REQUIRED ACTION:
Restate the data exactly as given and keep the pictures out.

(Stored data entries)

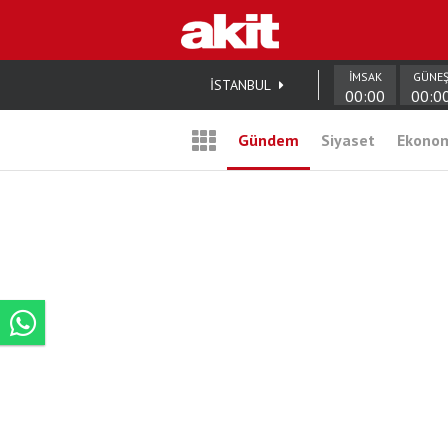
İMSAK
GÜNE
İSTANBUL
00:00
00:0
Gündem
Siyaset
Ekono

TASK RESPONSE:
İMSAK
GÜNE
İSTANBUL
00:00
00:0
Gündem
Siyaset
Ekono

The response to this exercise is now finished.